À l’époque, certains pensaient que certaines personnes pouvaient revenir d’entre les morts, donc les enterrer de cette façon visait à empêcher que cela ne se produise.
La position du squelette, ainsi que la manière dont les os ont été conservés, montrent que le corps avait été délibérément disposé au moment de l’enterrement.
Une analyse plus approfondie a révélé des signes de violence.
Les chercheurs ont trouvé des fractures sur le squelette qui suggèrent que l’homme est mort dans des circonstances violentes.
« Nous avons également noté que l’individu avait été tué », a déclaré Sarkic, soulignant les blessures qui semblent avoir eu lieu au moment du décès.
La combinaison de la blessure et de la méthode d’inhumation suggère que l’homme était peut-être craint par sa communauté.
Des pratiques similaires ont été enregistrées dans certaines régions d’Europe de l’Est, où les gens ont pris des mesures pour empêcher les morts de revenir.
Dans certains cas, les corps étaient lestés, jalonnés ou enterrés dans des positions inhabituelles.
Pour mieux comprendre l’individu, une équipe de bioarchéologues a réalisé une reconstruction faciale 3D détaillée à l’aide du crâne.
Le processus a commencé par la numérisation des restes pour créer un modèle numérique, ce qui a permis aux chercheurs d’étudier la structure osseuse en détail. Des marqueurs de profondeur tissulaire ont ensuite été appliqués sur la base de moyennes anatomiques connues, aidant ainsi à guider la reconstruction des muscles et des traits du visage.
À partir de là, les spécialistes ont superposé le visage étape par étape, reconstruisant la structure du nez, de la mâchoire et des joues à l’aide de techniques médico-légales.
Le teint, la forme des yeux et d’autres détails de surface ont été ajoutés en dernier, sur la base de données régionales et historiques.

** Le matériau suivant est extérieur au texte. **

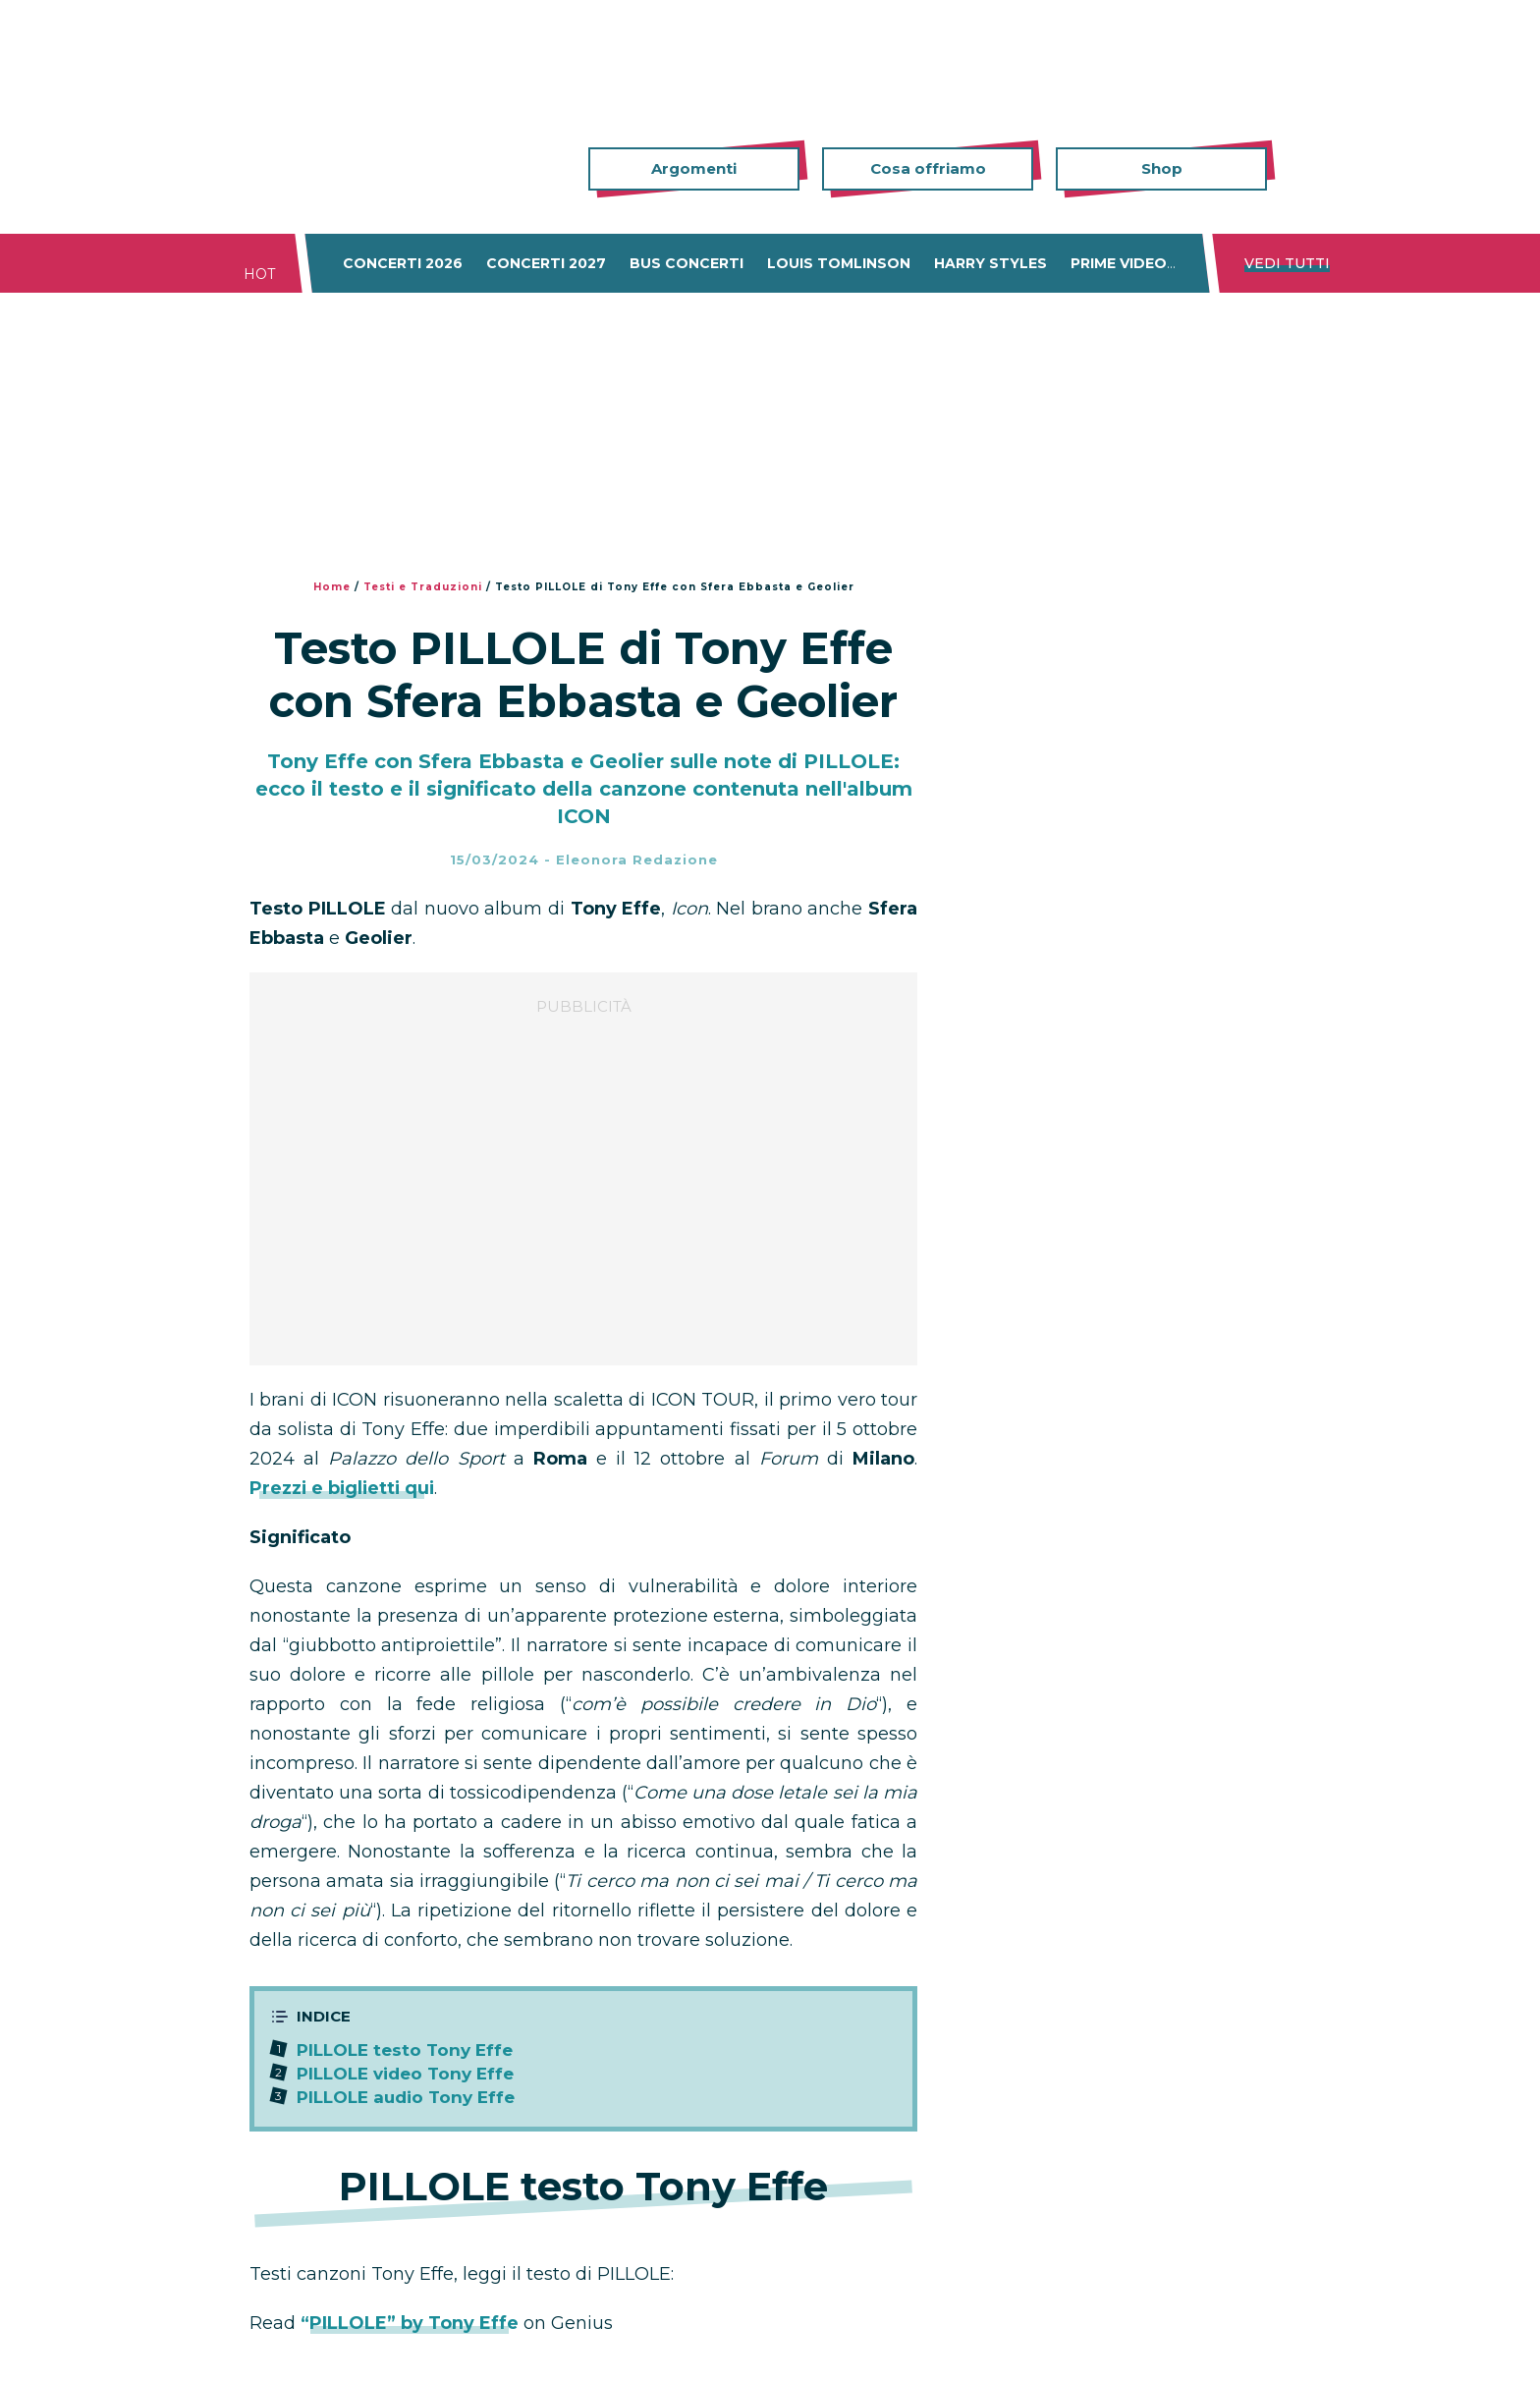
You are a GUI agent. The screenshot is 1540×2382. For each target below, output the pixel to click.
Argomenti (694, 168)
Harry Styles (990, 263)
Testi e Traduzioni (422, 587)
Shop (1161, 168)
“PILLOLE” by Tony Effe (410, 2323)
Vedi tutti (1287, 263)
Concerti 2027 (546, 263)
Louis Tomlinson (838, 263)
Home (332, 587)
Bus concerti (686, 263)
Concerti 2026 (403, 263)
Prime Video (1119, 263)
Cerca (1300, 169)
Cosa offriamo (928, 168)
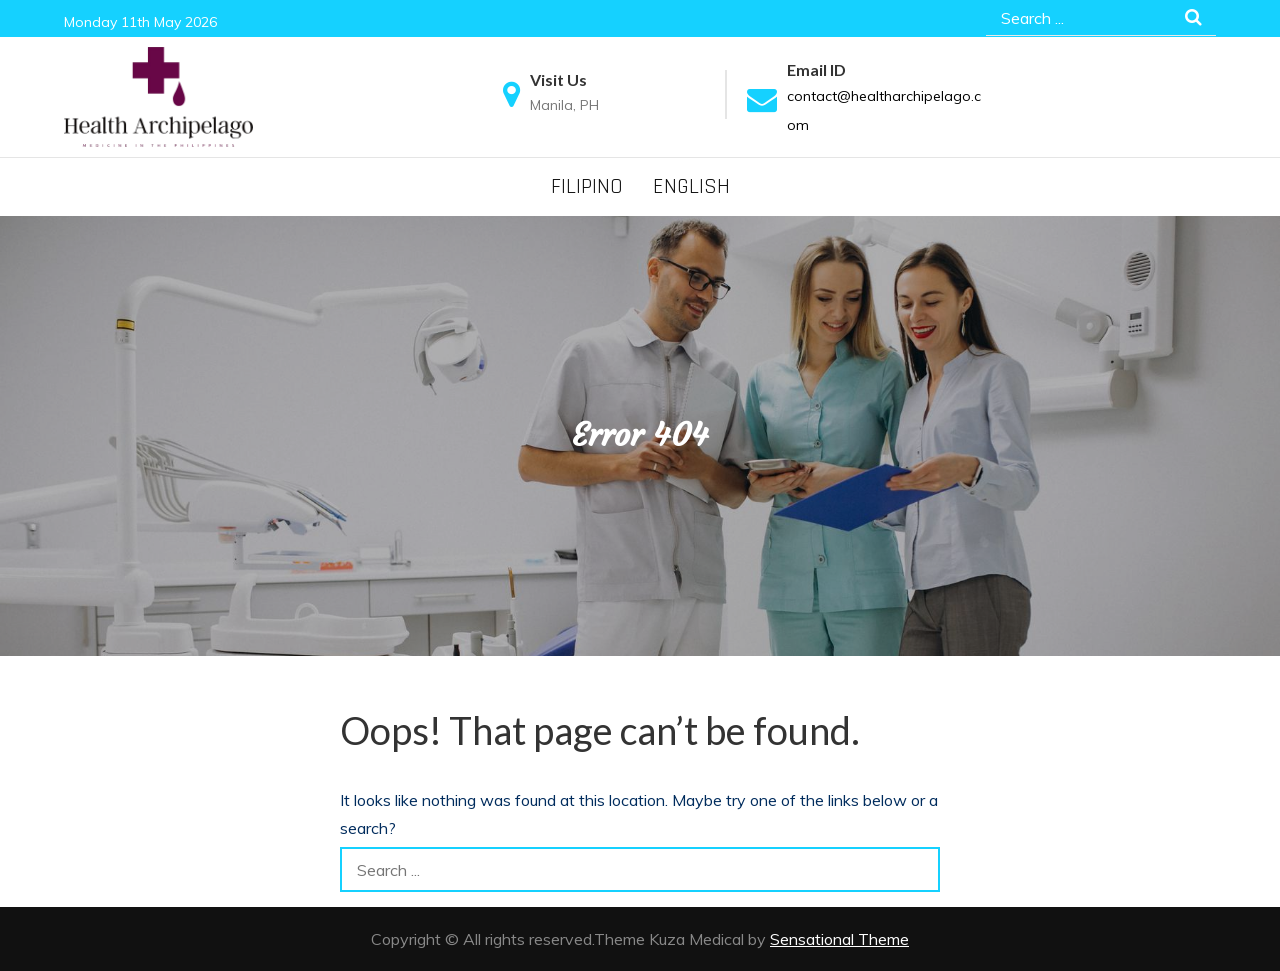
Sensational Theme (839, 939)
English (691, 187)
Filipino (587, 187)
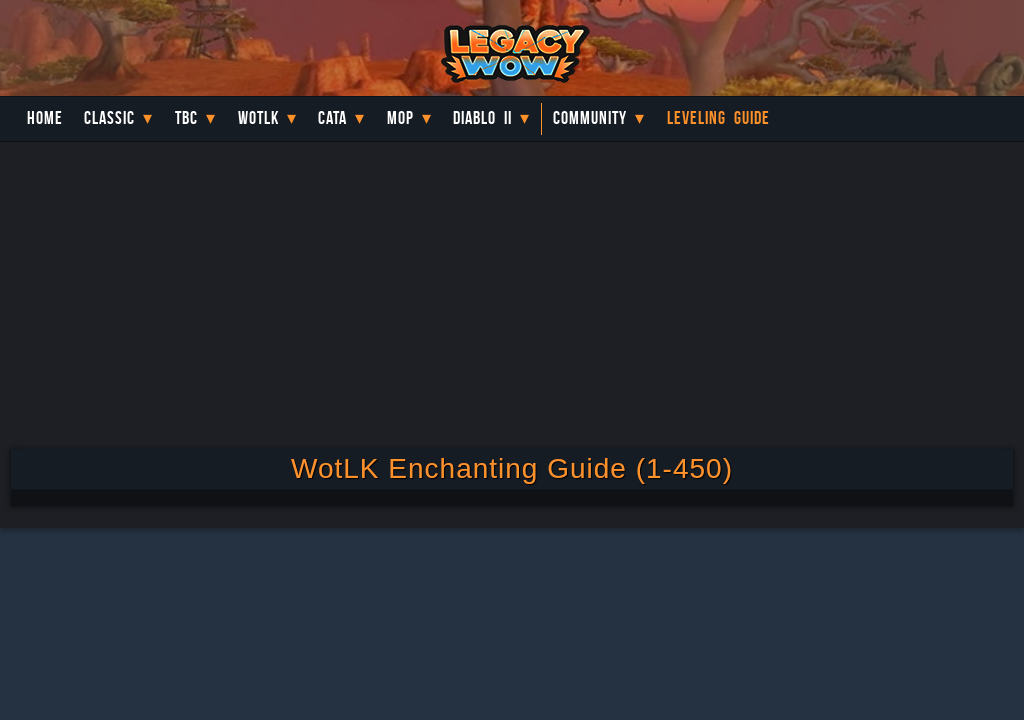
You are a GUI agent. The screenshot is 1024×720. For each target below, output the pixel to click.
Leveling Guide (718, 118)
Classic (109, 118)
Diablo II (482, 118)
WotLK (258, 118)
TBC (186, 118)
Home (45, 118)
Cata (332, 118)
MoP (400, 118)
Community (590, 118)
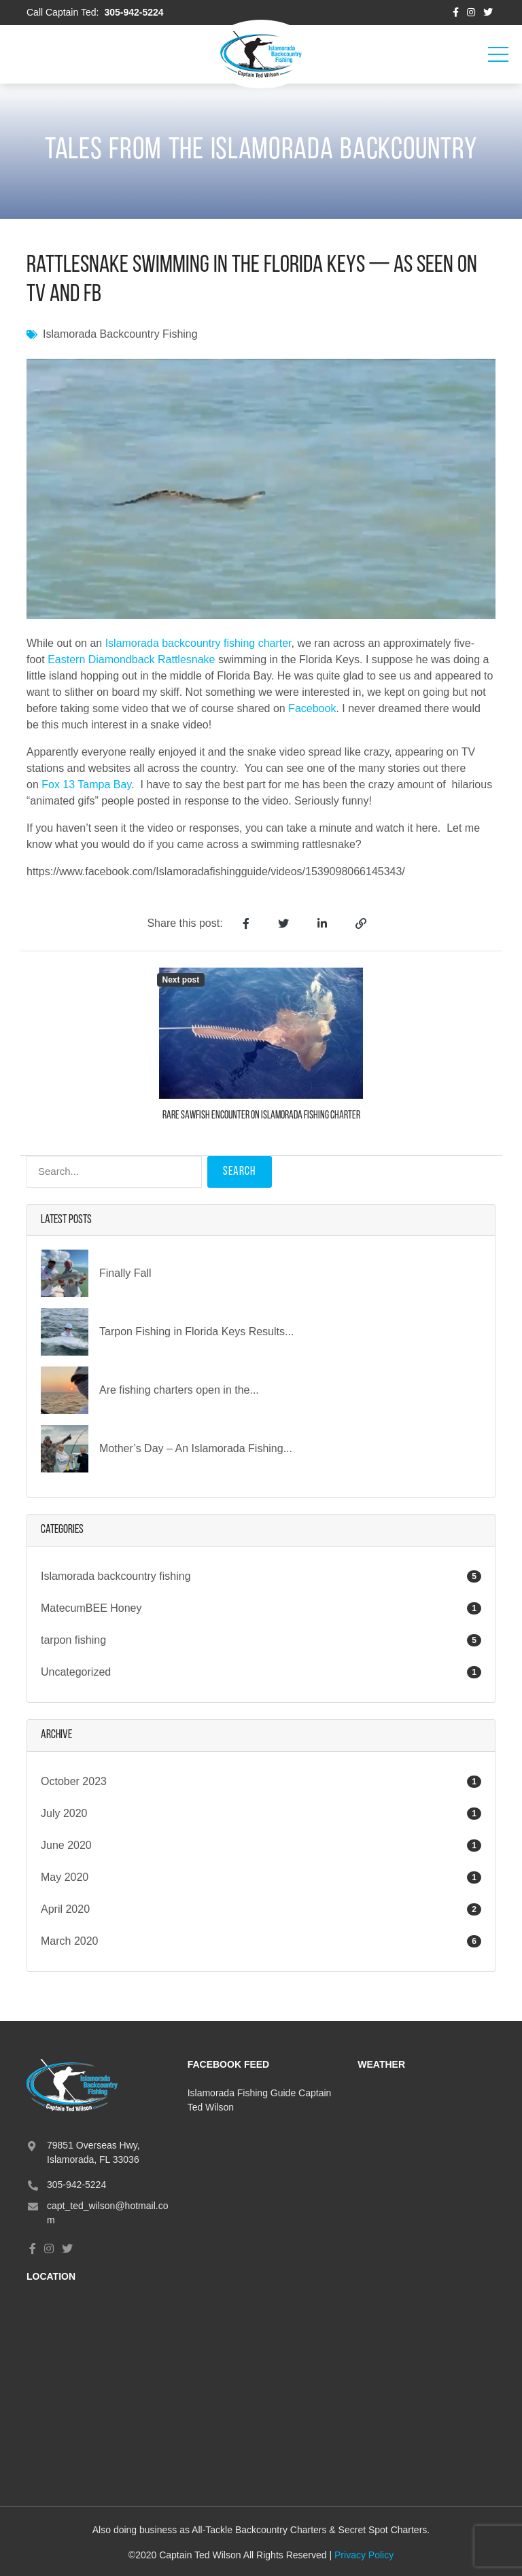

Le résultat final était une interprétation réaliste de ce à quoi l’homme aurait pu ressembler de son vivant, transformant les restes squelettiques en un visage humain reconnaissable.
Il devait avoir entre 40 et 50 ans.
Des découvertes comme celle-ci montrent comment les systèmes de croyance ont façonné les pratiques funéraires.
La peur du surnaturel a influencé la manière dont les communautés traitaient certains individus après leur mort, en particulier lorsqu’ils étaient considérés comme une menace.
Aujourd’hui, les archéologues combinent les preuves physiques avec les techniques modernes de reconstruction pour mieux comprendre le passé.